Pandas.cut() method in Python

Last Updated : 13 Jul, 2021

Pandas cut() function is used to separate the array elements into different bins . The cut function is mainly used to perform statistical analysis on scalar data.

Syntax: cut(x, bins, right=True, labels=None, retbins=False, precision=3, include_lowest=False, duplicates=”raise”,)

Parameters:

x: The input array to be binned. Must be 1-dimensional.

bins: defines the bin edges for the segmentation.

right : (bool, default True ) Indicates whether bins includes the rightmost edge or not. If right == True (the default), then the bins [1, 2, 3, 4] indicate (1,2], (2,3], (3,4].

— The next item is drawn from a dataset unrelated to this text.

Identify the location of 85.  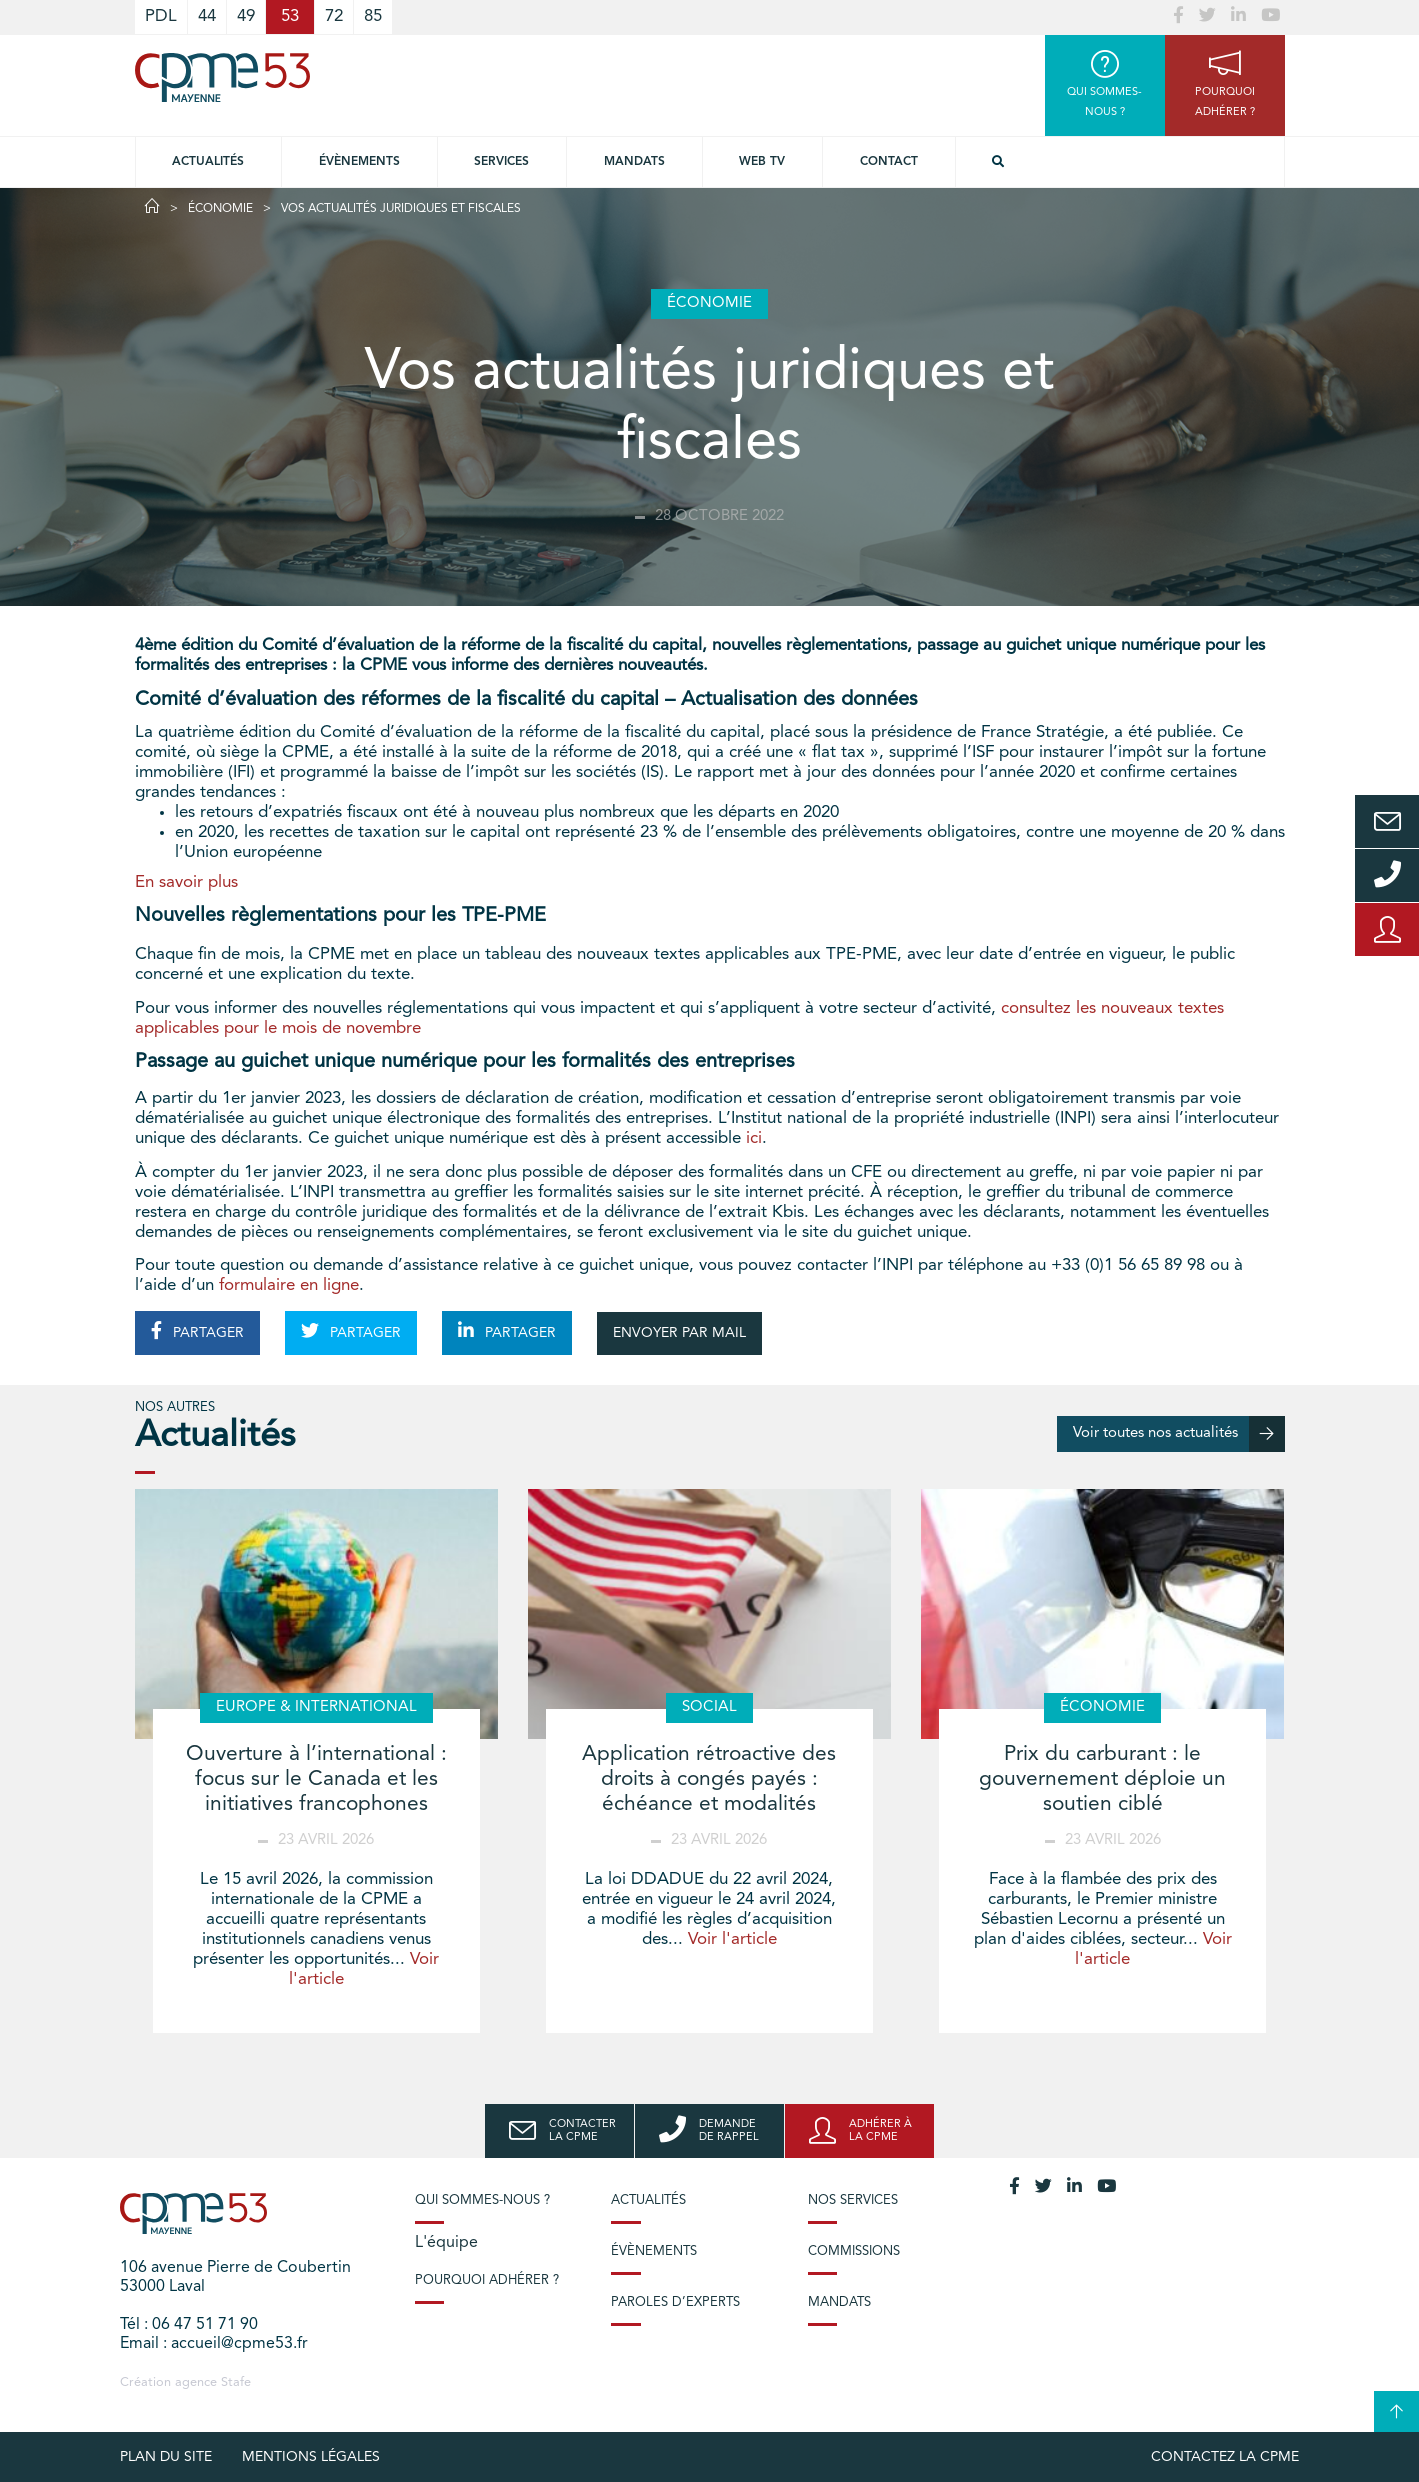
(373, 16).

labels : (array or bool, optional) Specifies the labels for the returned bins. Must be the same length as the resulting bins. If False, returns only integer indicators of the bins.

retbins : (bool, default False) Whether to return the bins or not. Useful when bins is provided as a scalar.

Example 1: Let’s say we have an array of 10 random numbers from 1 to 100 and we wish to separate data into 5 bins of (1,20] , (20,40] , (40,60] , (60,80] , (80,100] .

Python3

import pandas as pd
import numpy as np
 
 
df= pd.DataFrame({'number': np.random.randint(1, 100, 10)})
df['bins'] = pd.cut(x=df['number'], bins=[1, 20, 40, 60, 
                                          80, 100])
print(df)
 
# We can check the frequency of each bin
print(df['bins'].unique())

Output:

Example 2: We can also add labels to our bins, for example let’s look at the previous example and add some labels to it

Python3

import pandas as pd
import numpy as np
 
df = pd.DataFrame({'number': np.random.randint(1, 100, 10)})
df['bins'] = pd.cut(x=df['number'], bins=[1, 20, 40, 60, 80, 100],
                    labels=['1 to 20', '21 to 40', '41 to 60',
                            '61 to 80', '81 to 100'])
 
print(df)
 
# We can check the frequency of each bin
print(df['bins'].unique())